AI coding agents aren't going anywhere. They're excellent at exploring ideas, generating boilerplate, and moving fast. But speed without reliability just ships bugs faster. And without constraints, AI-generated code is unreliable by default.
Prompting is a ritual. Linting is a rule.
Here is the proof.

Why Prompts Don't Cut It
Most teams try to control AI output with instructions:
- CLAUDE.md
- AGENTS.md
- Cursor rules
- Commands / Sub-agents / Skills
- Long prompt templates
- Carefully curated examples
All of this helps. None of it guarantees anything.

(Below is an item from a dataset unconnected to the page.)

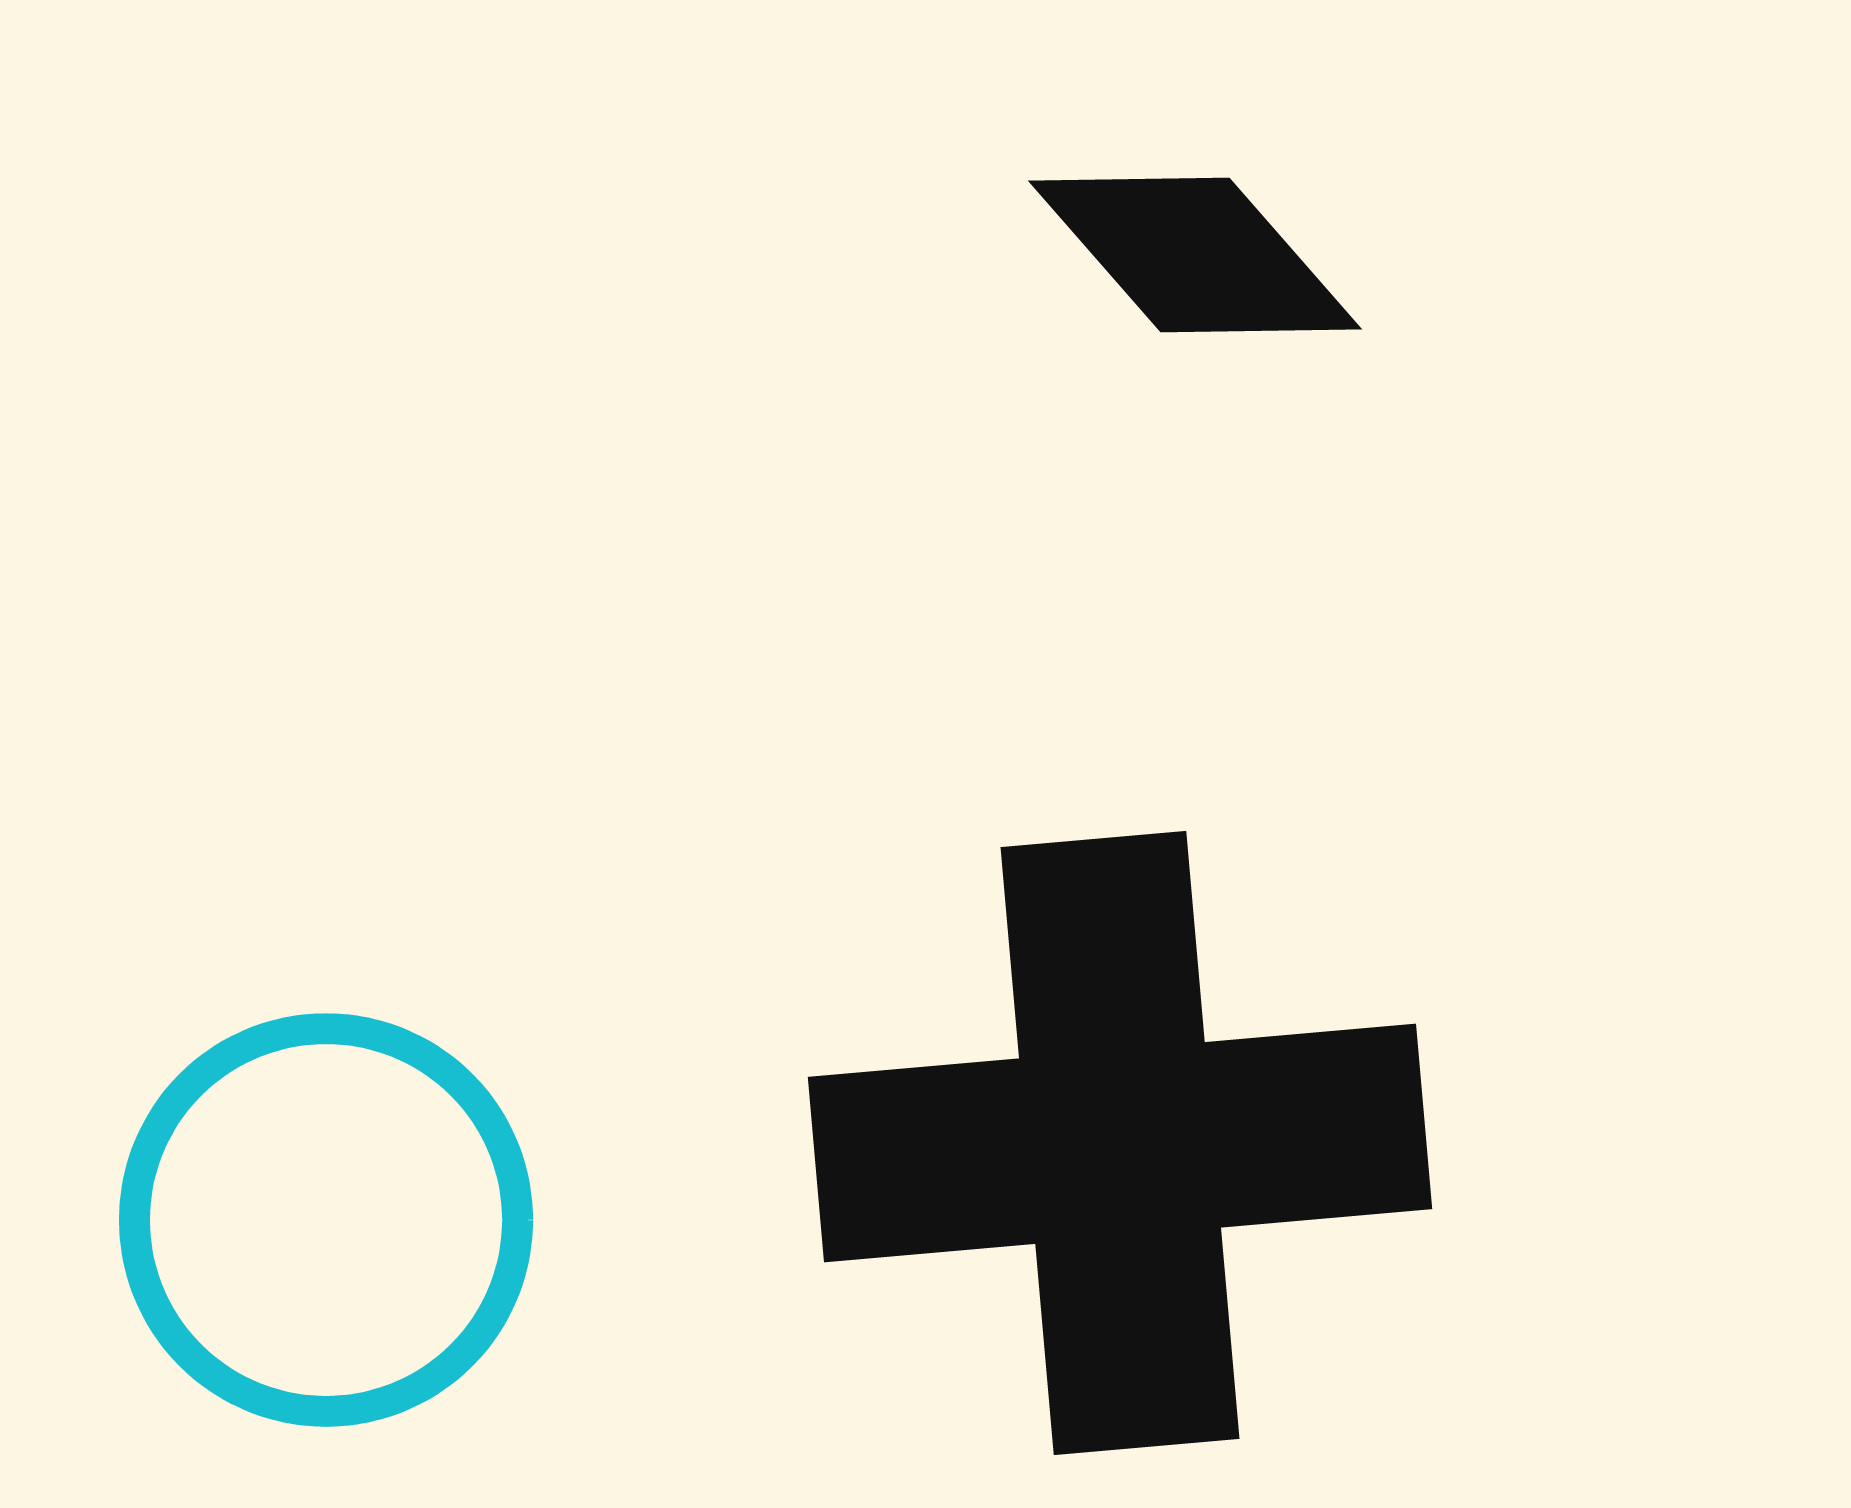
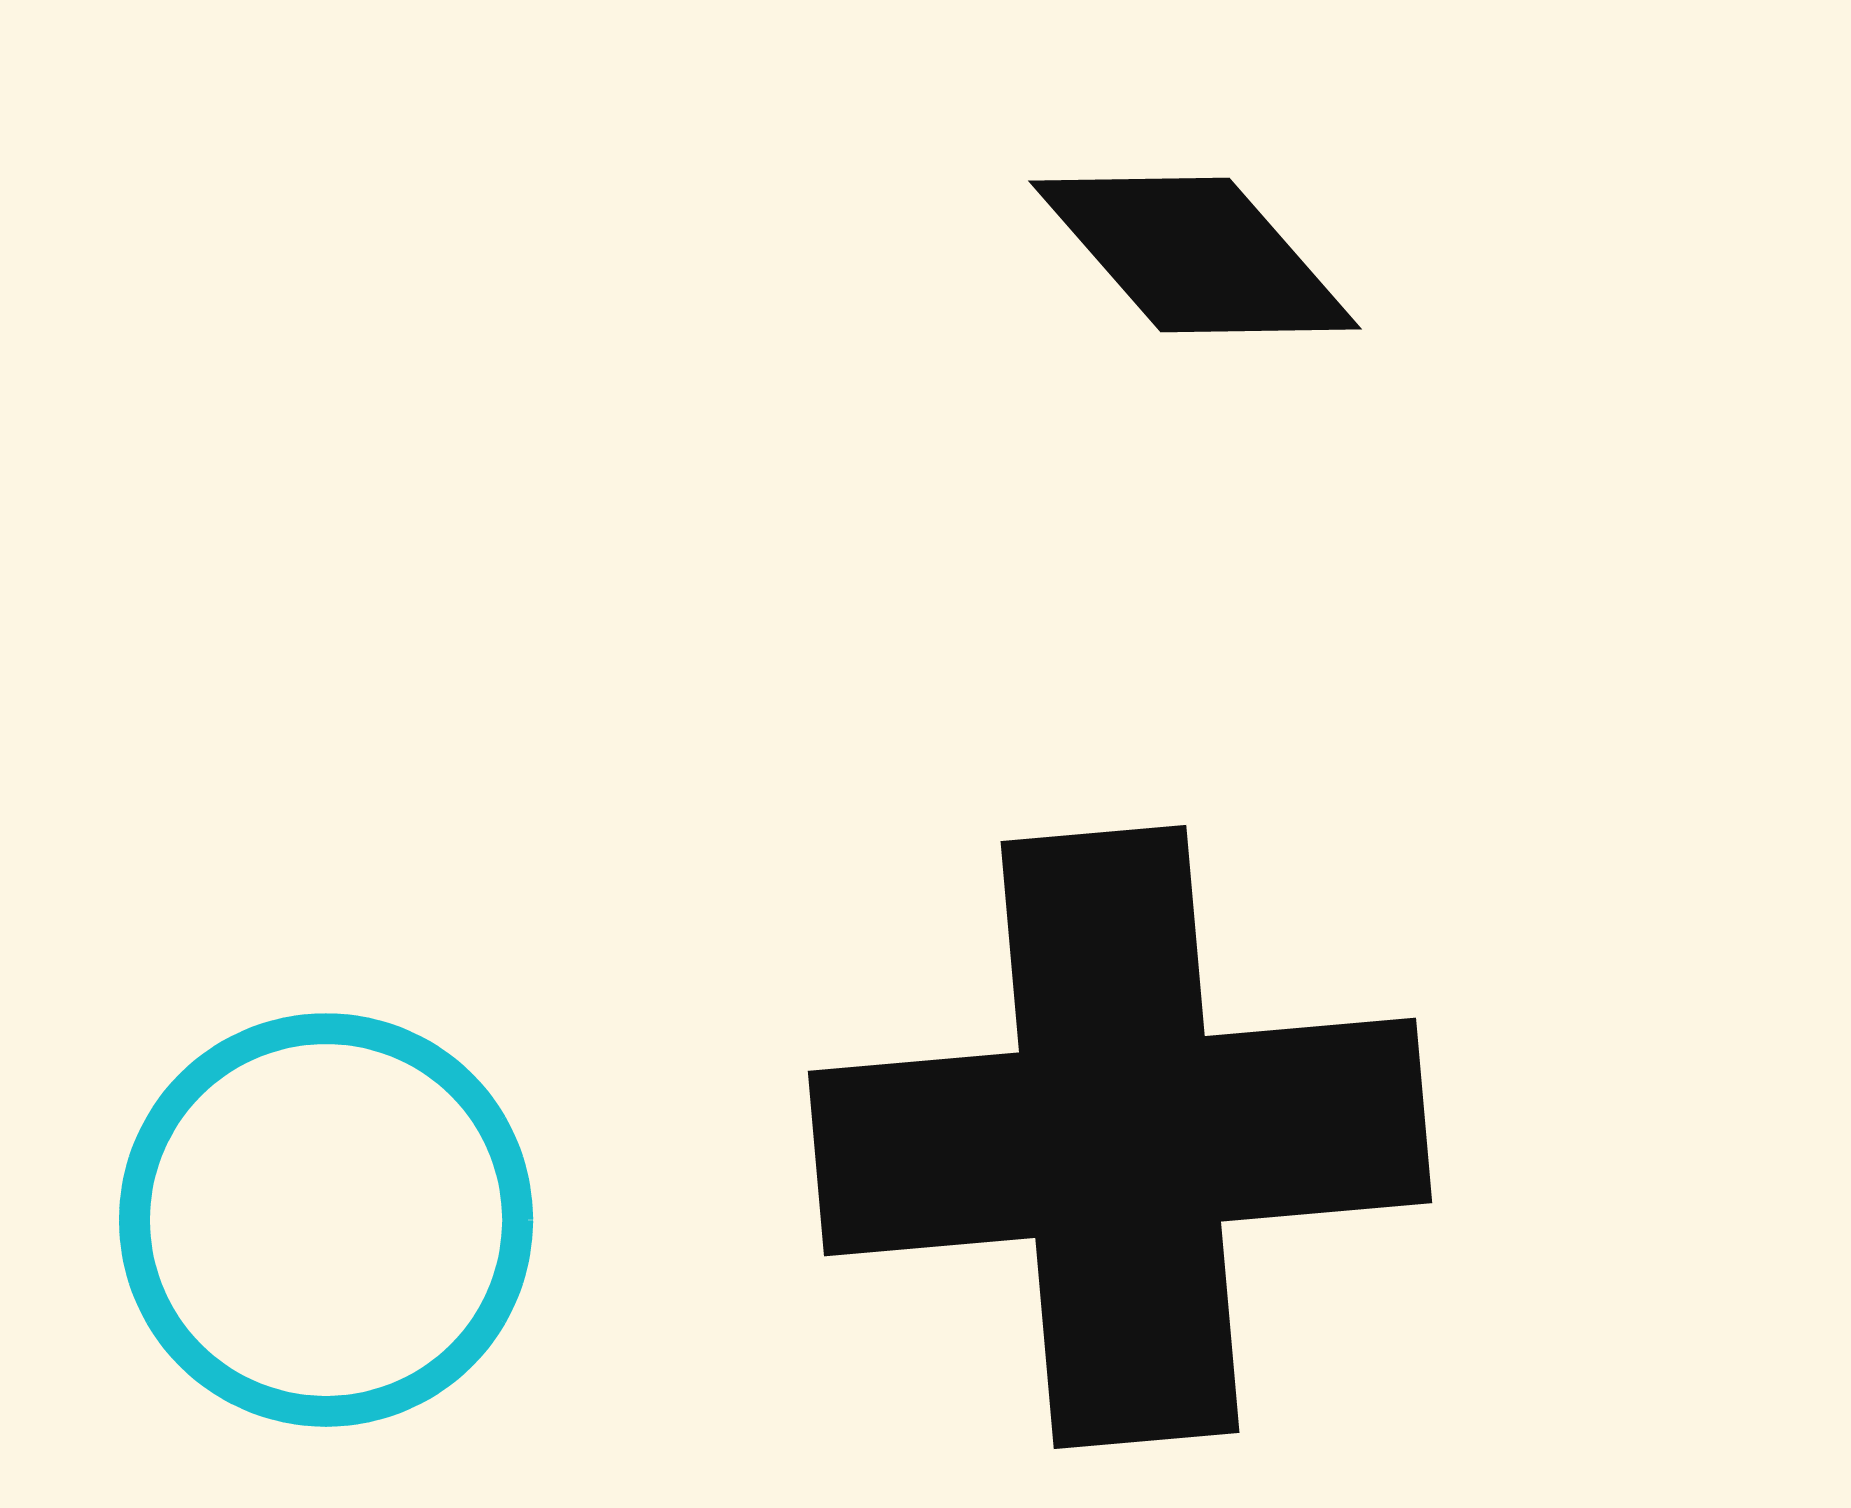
black cross: moved 6 px up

Prompting is probabilistic. You're hoping the model remembers your preferences and applies them consistently across contexts. Sometimes it does. Sometimes it doesn't. Often it lands in the worst possible place: almost correct.
Almost correct is how bugs slip through review.
A Real Example
My preference in JavaScript is that functions should take a single object parameter rather than positional arguments.
I've explained this preference to AI tools. I've shown examples. I've reinforced it repeatedly.
And I still get this:
// ❌ Generated anyway
function calculateDiscount(price, taxRate, couponValue) {
// …
}
Sometimes the model listens. Sometimes it doesn't. That inconsistency alone disqualifies prompting as enforcement.
What Rules Actually Do
Encode the preference as a lint rule. I built eslint-plugin-prefer-object-params for exactly this. Now the bad version can't survive:
error Prefer object params over positional arguments prefer-object-params
No retries. No "please remember next time." The rule fires, the code fails, and the agent fixes it.
That's enforcement.
"But What If No Rule Exists?"
Write one. Or have the agent write one.
That's exactly what I did with the plugin above.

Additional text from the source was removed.